When significant parts of plant and equipment are required to be replaced at intervals, the Company depreciates them separately based on their specific useful lives. Likewise, when a major inspection is performed, its cost is recognised in the carrying amount of the plant and equipment as a replacement if the recognition criteria are satisfied. All other repair and maintenance costs are recognised in the statement of profit and loss as incurred.
Gains and losses on disposal of an item of property, plant and equipment are determined by comparing the proceeds from disposal with the carrying amount of property, plant and equipment, and are recognized net within other income/other expenses in statement of profit and loss.
An item of property, plant and equipment and any significant part initially recognised is derecognised upon disposal or when no future economic benefits are expected from its use or disposal. Any gain or loss arising on de-recognition of the asset (calculated as the difference between the net disposal proceeds and the carrying amount of the asset) is included in the statement of profit and loss, when the asset is derecognised.
The residual values, useful lives and methods of depreciation of property, plant and equipment are reviewed at each financial year end and adjusted prospectively, if appropriate.
(ii) Revenue Recognition
Revenue is recognized to the extent that it is probable that the economic benefits will flow to the Company and the revenue can be reliably measured, regardless of when the payment is being made. The Company's income from operation is accounted for on accrual basis. Revenue from sales of Gold and Diamonds is recognized on delivery of the products, when all significant contractual obligations have been satisfied, the property in the goods is transferred for a price significant risks & rewards of ownership are transferred to the customers and no effective ownership is retained. Interest is recognized using the time- proportion method, based on rates implicit in the transaction. Dividend income is recognised when the Company right to receive dividend is established by the reporting date and no significant uncertainty as to collectability exists
(iii) Taxation Current Tax
A provision for current income tax is made on the taxable income using the applicable tax rates and tax laws.
Deferred Tax
Deferred tax arising on account of timing differences and which are capable of reversal in one or more subsequent periods is recognized using the tax rates and tax laws that have been enacted or substantively enacted. Deferred tax assets are not recognized unless there is a virtual certainty with respect to the reversal of the same in future.

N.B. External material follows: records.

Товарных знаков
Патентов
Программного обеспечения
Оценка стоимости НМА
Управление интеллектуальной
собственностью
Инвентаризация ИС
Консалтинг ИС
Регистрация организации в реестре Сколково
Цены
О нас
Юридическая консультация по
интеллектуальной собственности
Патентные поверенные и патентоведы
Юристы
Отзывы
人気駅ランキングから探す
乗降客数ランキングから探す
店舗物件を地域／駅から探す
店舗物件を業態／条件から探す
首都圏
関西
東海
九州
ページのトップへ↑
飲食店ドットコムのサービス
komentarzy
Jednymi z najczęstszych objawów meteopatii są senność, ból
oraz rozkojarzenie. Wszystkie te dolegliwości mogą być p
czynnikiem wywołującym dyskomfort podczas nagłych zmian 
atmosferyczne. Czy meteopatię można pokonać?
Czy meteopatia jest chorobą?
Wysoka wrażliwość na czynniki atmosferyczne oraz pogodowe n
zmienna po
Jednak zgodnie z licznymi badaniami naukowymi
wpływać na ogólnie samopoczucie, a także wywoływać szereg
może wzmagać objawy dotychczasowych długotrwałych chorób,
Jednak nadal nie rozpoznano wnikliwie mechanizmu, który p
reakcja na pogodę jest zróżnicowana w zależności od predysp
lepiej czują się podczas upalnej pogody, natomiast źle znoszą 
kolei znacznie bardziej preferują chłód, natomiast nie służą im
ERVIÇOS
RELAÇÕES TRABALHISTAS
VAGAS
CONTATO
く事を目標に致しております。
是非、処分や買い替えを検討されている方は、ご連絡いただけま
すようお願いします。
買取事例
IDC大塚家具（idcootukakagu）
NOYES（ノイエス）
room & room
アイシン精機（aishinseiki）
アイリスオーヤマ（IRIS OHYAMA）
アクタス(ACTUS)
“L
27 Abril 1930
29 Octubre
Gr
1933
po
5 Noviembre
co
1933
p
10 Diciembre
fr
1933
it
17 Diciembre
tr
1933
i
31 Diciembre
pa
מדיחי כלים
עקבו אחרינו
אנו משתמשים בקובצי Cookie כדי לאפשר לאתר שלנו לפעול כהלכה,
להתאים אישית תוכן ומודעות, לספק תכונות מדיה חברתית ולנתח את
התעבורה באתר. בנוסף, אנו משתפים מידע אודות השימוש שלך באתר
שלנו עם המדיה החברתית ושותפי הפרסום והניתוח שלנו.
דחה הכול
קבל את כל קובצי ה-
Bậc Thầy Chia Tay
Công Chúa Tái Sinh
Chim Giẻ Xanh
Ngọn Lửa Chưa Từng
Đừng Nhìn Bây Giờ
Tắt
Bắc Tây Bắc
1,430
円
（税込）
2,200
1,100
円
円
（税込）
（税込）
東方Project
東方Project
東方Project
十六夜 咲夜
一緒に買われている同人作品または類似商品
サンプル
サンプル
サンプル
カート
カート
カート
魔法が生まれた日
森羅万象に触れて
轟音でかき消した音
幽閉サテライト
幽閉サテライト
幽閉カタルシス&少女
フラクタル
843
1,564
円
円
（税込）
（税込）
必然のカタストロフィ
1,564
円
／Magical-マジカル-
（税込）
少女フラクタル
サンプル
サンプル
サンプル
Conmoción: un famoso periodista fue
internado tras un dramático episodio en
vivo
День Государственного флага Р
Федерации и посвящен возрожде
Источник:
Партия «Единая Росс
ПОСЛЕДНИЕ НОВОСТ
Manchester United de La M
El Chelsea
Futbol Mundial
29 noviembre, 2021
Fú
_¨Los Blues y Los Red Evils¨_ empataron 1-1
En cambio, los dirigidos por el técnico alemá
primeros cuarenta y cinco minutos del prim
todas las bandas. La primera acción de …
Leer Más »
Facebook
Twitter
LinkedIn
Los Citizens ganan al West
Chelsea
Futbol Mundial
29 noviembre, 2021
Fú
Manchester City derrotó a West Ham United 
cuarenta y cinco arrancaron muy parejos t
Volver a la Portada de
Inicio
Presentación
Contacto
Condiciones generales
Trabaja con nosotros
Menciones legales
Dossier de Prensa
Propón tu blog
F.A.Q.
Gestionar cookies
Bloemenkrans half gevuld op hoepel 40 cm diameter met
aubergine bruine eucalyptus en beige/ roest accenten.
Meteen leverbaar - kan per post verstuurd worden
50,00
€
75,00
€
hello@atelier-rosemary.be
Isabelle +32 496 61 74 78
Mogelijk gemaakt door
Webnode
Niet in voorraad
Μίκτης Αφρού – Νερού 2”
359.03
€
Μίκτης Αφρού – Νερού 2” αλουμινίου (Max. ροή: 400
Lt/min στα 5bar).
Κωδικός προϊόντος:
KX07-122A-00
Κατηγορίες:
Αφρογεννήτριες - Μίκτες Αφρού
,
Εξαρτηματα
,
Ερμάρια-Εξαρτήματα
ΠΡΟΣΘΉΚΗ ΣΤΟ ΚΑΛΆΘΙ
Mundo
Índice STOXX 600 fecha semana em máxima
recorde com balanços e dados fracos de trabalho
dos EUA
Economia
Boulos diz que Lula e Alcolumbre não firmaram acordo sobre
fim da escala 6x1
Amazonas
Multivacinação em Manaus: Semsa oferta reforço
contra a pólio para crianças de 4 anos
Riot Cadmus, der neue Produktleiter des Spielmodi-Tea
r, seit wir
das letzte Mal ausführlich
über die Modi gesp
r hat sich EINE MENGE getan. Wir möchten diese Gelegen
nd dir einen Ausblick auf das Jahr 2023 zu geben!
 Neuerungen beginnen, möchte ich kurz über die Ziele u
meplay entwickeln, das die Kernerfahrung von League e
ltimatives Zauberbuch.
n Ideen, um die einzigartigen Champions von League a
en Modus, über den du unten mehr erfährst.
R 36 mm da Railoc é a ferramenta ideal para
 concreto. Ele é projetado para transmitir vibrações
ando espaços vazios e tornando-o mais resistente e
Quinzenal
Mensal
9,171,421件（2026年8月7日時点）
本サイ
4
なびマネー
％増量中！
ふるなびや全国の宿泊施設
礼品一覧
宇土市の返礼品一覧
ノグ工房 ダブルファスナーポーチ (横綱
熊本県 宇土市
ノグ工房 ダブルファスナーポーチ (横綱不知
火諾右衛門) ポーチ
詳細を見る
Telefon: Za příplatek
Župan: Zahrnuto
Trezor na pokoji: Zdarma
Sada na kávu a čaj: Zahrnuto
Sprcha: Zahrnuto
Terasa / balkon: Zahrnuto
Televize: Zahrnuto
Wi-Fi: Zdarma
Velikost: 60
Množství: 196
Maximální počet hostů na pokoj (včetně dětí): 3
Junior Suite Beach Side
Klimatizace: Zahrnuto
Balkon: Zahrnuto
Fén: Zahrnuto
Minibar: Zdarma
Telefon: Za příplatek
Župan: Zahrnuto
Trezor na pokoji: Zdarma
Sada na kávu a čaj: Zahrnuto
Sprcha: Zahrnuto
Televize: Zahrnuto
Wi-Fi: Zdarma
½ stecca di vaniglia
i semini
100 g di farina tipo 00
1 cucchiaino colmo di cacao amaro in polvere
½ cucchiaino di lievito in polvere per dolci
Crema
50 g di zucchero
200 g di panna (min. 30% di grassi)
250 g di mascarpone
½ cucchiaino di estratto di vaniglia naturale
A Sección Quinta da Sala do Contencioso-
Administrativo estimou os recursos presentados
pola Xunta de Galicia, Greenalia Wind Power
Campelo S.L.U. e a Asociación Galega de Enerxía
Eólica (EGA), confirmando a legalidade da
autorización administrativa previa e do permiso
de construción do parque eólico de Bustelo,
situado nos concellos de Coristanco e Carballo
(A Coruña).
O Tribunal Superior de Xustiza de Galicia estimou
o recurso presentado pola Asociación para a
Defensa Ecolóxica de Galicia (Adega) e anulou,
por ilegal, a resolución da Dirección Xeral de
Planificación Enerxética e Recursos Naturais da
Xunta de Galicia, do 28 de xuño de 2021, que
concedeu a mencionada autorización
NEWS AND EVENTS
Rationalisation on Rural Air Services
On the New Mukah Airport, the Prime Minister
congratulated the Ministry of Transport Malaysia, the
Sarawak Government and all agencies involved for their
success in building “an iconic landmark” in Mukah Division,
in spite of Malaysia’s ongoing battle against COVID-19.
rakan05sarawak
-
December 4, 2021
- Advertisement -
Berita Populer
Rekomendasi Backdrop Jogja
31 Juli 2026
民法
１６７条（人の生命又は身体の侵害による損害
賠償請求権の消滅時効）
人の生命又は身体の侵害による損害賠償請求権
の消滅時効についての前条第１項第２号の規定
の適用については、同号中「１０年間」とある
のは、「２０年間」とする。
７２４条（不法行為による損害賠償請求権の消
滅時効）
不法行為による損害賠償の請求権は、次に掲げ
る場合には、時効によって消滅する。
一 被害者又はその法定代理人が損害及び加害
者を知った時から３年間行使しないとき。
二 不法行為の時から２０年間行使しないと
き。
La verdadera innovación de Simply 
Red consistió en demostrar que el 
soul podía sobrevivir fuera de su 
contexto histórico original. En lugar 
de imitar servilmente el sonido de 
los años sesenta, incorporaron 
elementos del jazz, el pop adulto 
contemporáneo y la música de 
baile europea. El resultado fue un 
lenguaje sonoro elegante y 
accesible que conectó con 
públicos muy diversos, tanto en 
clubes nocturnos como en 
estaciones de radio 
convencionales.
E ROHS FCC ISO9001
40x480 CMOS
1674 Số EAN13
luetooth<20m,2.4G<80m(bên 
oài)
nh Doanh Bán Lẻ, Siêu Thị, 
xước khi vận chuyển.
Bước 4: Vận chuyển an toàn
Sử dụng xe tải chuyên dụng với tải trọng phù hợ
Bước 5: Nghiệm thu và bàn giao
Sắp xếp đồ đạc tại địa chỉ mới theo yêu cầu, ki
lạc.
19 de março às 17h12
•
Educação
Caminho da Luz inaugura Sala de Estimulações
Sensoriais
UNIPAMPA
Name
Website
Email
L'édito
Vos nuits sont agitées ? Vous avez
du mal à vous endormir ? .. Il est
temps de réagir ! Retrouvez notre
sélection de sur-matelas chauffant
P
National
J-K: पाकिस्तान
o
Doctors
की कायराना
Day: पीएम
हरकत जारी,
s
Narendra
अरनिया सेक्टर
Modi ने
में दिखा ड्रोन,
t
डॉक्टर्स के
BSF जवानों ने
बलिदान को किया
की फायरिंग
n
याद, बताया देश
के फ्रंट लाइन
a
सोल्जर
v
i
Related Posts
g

Deferred Tax on Comprehensive Income
Deferred tax arising on account of difference between fair value and cost of Financial Assets. which are capable of reversal in one or more subsequent periods is recognized using the tax rates and tax laws that have been enacted or substantively enacted. Deferred tax assets are not recognized unless there is a virtual certainty with respect to the reversal of the same in future.
(iv) Impairment of Assets
The Company assesses, at each reporting date, whether there is an indication that an asset may be impaired. If any indication exists or when annual impairment testing for an asset is required, the Company estimates the asset's recoverable amount. An asset's recoverable amount is the higher of an asset's or cash-generating units (CGU) fair value less costs of disposal and its value in use. Recoverable amount is determined for an individual asset, unless the asset does not generate cash inflows that are largely independent of those from other assets or Company's assets. When the carrying amount of an asset or CGU exceeds its recoverable amount, the asset is considered as impaired and is written down to its recoverable amount
Impairment losses are recognised in the statement of profit and loss.